Gay conversion therapy is something that is rightfully viewed as barbaric and wrong by most, but sadly it still happens.
One gay man by the name of Mathew Shurka has shared his experiences with so-called “conversion” therapy, and his tale is rather shocking. Mathew revealed that he went through half a decade of this “therapy”, and was even forbidden from speaking with his mother and sister.
He revealed how he spoke with counsellors both over the phone and face-to-face in four different US states, between the age of 16-21, in a bid to “cure” himself of being gay.
Mathew, who is currently working as an activist to end all conversion therapy, says he was told he was suffering from a “condition” called “same-sex attraction”, or SSA for short.
He said: “It made it sound like a disease. It was made to feel like a disease too, that I was suffering from.”
He was told in order to ‘cure’ his sexuality, he had to spend as much time with boys as possible in order to relate to them.

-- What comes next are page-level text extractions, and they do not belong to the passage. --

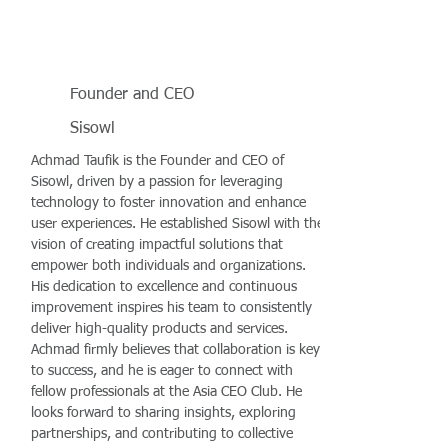
Founder and CEO
Sisowl
Achmad Taufik is the Founder and CEO of
Sisowl, driven by a passion for leveraging
technology to foster innovation and enhance
user experiences. He established Sisowl with the
vision of creating impactful solutions that
empower both individuals and organizations.
His dedication to excellence and continuous
improvement inspires his team to consistently
deliver high-quality products and services.
Achmad firmly believes that collaboration is key
to success, and he is eager to connect with
fellow professionals at the Asia CEO Club. He
looks forward to sharing insights, exploring
partnerships, and contributing to collective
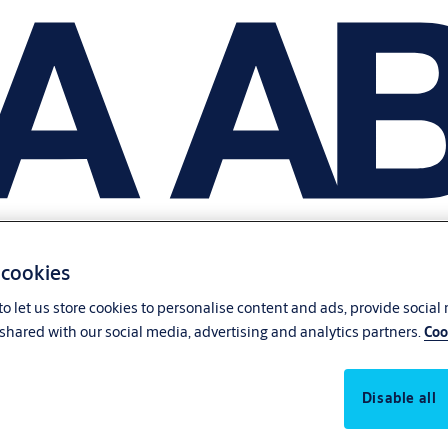
 cookies
o let us store cookies to personalise content and ads, provide social
shared with our social media, advertising and analytics partners.
Coo
Disable all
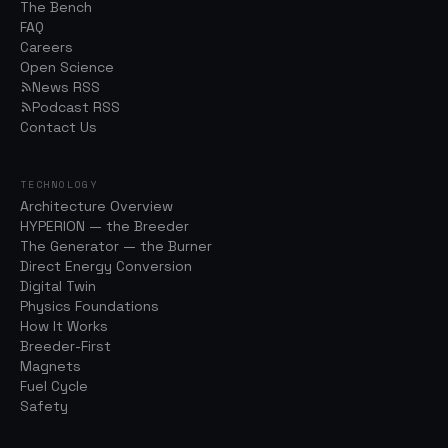
The Bench
FAQ
Careers
Open Science
News RSS
Podcast RSS
Contact Us
TECHNOLOGY
Architecture Overview
HYPERION — the Breeder
The Generator — the Burner
Direct Energy Conversion
Digital Twin
Physics Foundations
How It Works
Breeder-First
Magnets
Fuel Cycle
Safety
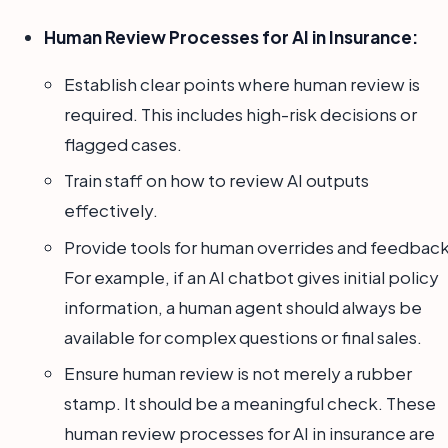
Human Review Processes for AI in Insurance:
Establish clear points where human review is
required. This includes high-risk decisions or
flagged cases.
Train staff on how to review AI outputs
effectively.
Provide tools for human overrides and feedback
For example, if an AI chatbot gives initial policy
information, a human agent should always be
available for complex questions or final sales.
Ensure human review is not merely a rubber
stamp. It should be a meaningful check. These
human review processes for AI in insurance are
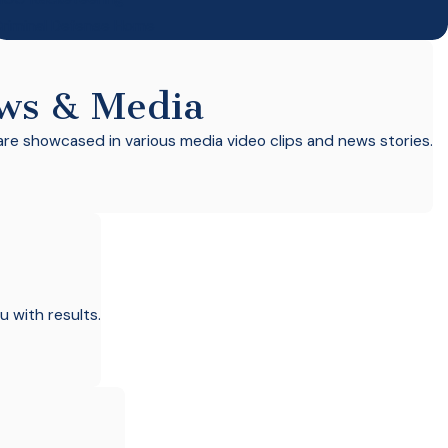
riminal Defense Home
ws & Media
re showcased in various media video clips and news stories.
u with results.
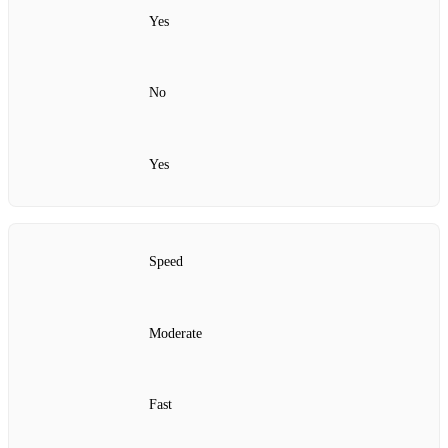
Yes
No
Yes
Speed
Moderate
Fast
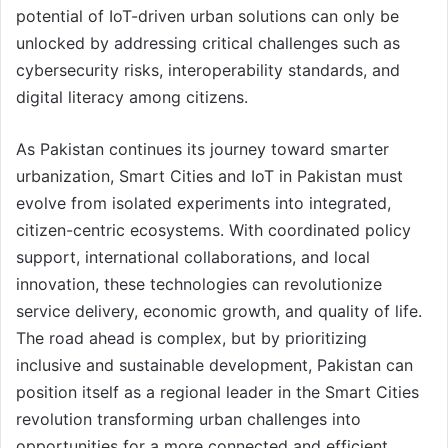
potential of IoT-driven urban solutions can only be
unlocked by addressing critical challenges such as
cybersecurity risks, interoperability standards, and
digital literacy among citizens.
As Pakistan continues its journey toward smarter
urbanization, Smart Cities and IoT in Pakistan must
evolve from isolated experiments into integrated,
citizen-centric ecosystems. With coordinated policy
support, international collaborations, and local
innovation, these technologies can revolutionize
service delivery, economic growth, and quality of life.
The road ahead is complex, but by prioritizing
inclusive and sustainable development, Pakistan can
position itself as a regional leader in the Smart Cities
revolution transforming urban challenges into
opportunities for a more connected and efficient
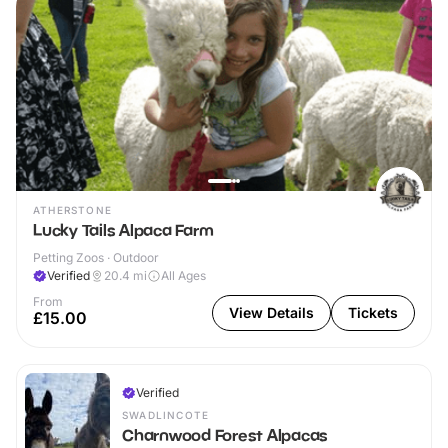
ATHERSTONE
Lucky Tails Alpaca Farm
Petting Zoos · Outdoor
Verified
20.4
mi
All Ages
From
View Details
Tickets
£15.00
Verified
SWADLINCOTE
Charnwood Forest Alpacas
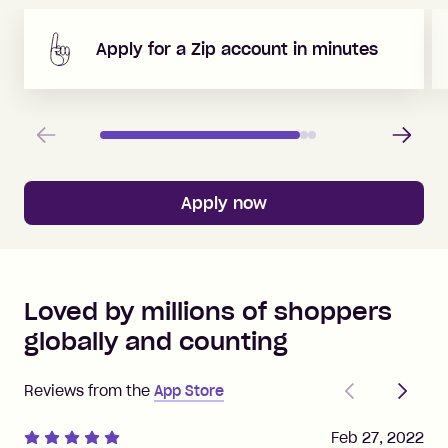
Apply for a Zip account in minutes
Previous
Next
Apply now
Loved by millions of shoppers
globally and counting
Previous
Next
Reviews from the
App Store
Feb 27, 2022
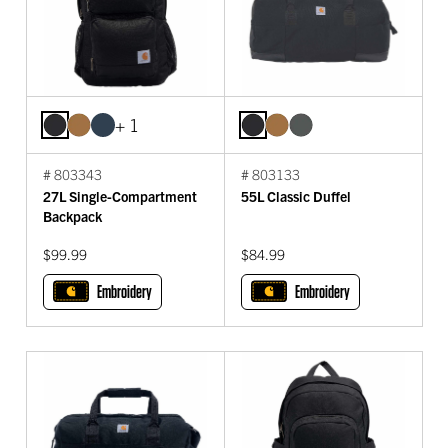
+ 1
# 803343
# 803133
27L Single-Compartment
55L Classic Duffel
Backpack
$99.99
$84.99
Embroidery
Embroidery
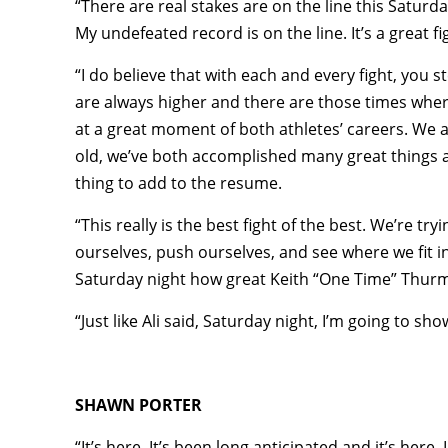
“There are real stakes are on the line this Saturday
My undefeated record is on the line. It’s a great 
“I do believe that with each and every fight, you 
are always higher and there are those times where yo
at a great moment of both athletes’ careers. We a
old, we’ve both accomplished many great things an
thing to add to the resume.
“This really is the best fight of the best. We’re try
ourselves, push ourselves, and see where we fit i
Saturday night how great Keith “One Time” Thurma
“Just like Ali said, Saturday night, I’m going to sh
SHAWN PORTER
“It’s here. It’s been long anticipated and it’s here.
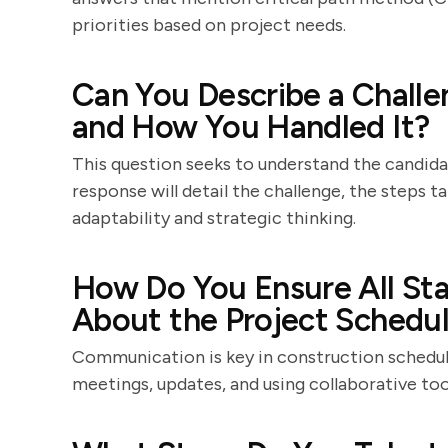
priorities based on project needs.
Can You Describe a Challe
and How You Handled It?
This question seeks to understand the candidat
response will detail the challenge, the steps t
adaptability and strategic thinking.
How Do You Ensure All St
About the Project Schedu
Communication is key in construction scheduli
meetings, updates, and using collaborative to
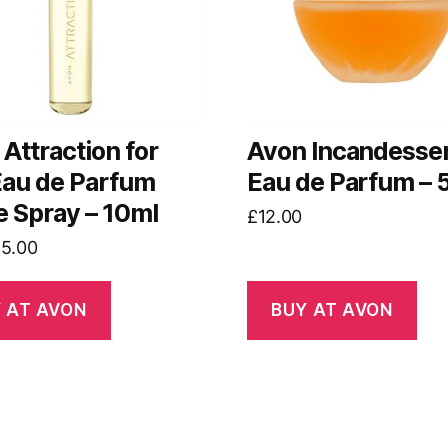
Attraction for
Avon Incandesse
Eau de Parfum
Eau de Parfum – 
e Spray – 10ml
£
12.00
riginal
Current
£
5.00
rice
price
as:
is:
 AT AVON
BUY AT AVON
7.00.
£5.00.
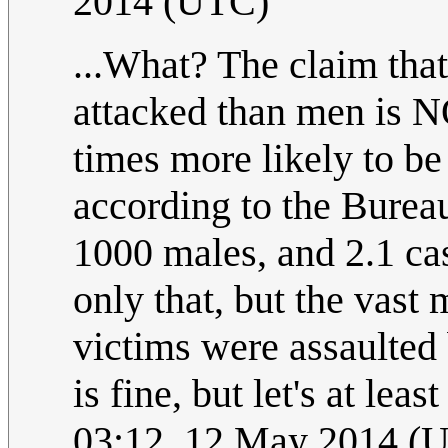
2014 (UTC)
...What? The claim tha
attacked than men is 
times more likely to be
according to the Bureau 
1000 males, and 2.1 ca
only that, but the vast 
victims were assaulted
is fine, but let's at leas
03:12, 12 May 2014 (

“This was so I didn’t pick up any feminine behaviour from girls. It meant I was banned from talking to my mum and sisters. It was extremely difficult to come home from school and not talk to them. The word uncomfortable doesn’t even describe it.”
“The therapists tried to teach me that there was no such thing as homosexuality and that it was a psychological condition that’s routed from some sort of childhood trauma. One of the psychotherapists I saw believed we are born innately heterosexual, but a childhood trauma we have been holding on to can become sexualised, or that your feelings are a response to that trauma.”
“He said the trauma can be something really subtle or something dramatic. Therefore, it’s believed you have to heal this trauma through therapy and the attraction for the opposite sex will return because it’s ‘natural.’ They believed that, through therapy, you could ‘work on it.’ As the therapist searched we never found a specific trauma that occurred to me.”
“My mum didn’t agree with the therapy at all. She felt like she was losing me. I’d walk out the door in the morning and not say bye to her. But I was 16 and vulnerable, so listened to the advice of my therapists for a while.”
What undoubtedly contributed to his pain and confusion, was the fact that he grew up in a suburb of New York which was predominately Jewish. According to him, “homosexuality was not even something that was spoken about.”
The therapy began after Mathew confessed to his father that he was very confused about his sexuality, and at first things seemed to be alright.
“…one day I was on a drive with my father and he asked me what was wrong. I started hysterically crying and said, ‘I’m not sure what my sexuality is.’ We pulled over and he told me that he loved me no matter what, and that he was going to be there for me.”
“A few days later my dad began to panic and wanted to seek some help as he thought I would live a difficult life as a gay man in our society. Through research, he came across a man who practised conversion therapy. The therapist said there was no such thing as homosexuality, and that it was a physical condition that’s routed from some sort of childhood trauma.”
“He believed that, through therapy, you could work on it. My father presented this to me. I was forced into conversion therapy through fear of the condition of my own life. My father was afraid I would live a horrible life as a gay man in society.”
Thankfully, Mathew left the “conversion” therapy after five years, and eventually made peace with his father. He is now an ambassador for the #bornperfect campaign with the National Center for Lesbian Rights.